_Stored data_

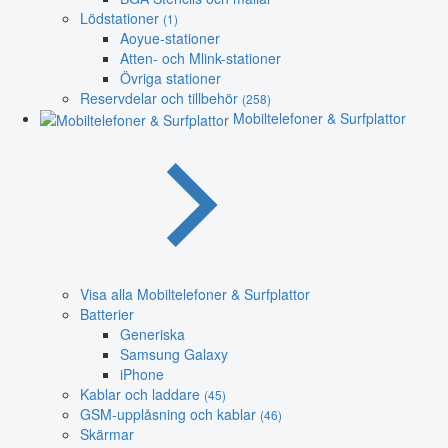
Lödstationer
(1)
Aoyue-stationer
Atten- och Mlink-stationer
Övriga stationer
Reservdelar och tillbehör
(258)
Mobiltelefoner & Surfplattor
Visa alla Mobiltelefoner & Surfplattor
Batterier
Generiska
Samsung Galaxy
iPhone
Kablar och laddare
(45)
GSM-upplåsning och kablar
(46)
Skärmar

_Task instructions_
An exact reproduction of all the records is required, with no pictures included.

_Finished task_
Lödstationer
(1)
Aoyue-stationer
Atten- och Mlink-stationer
Övriga stationer
Reservdelar och tillbehör
(258)
Mobiltelefoner & Surfplattor
Visa alla Mobiltelefoner & Surfplattor
Batterier
Generiska
Samsung Galaxy
iPhone
Kablar och laddare
(45)
GSM-upplåsning och kablar
(46)
Skärmar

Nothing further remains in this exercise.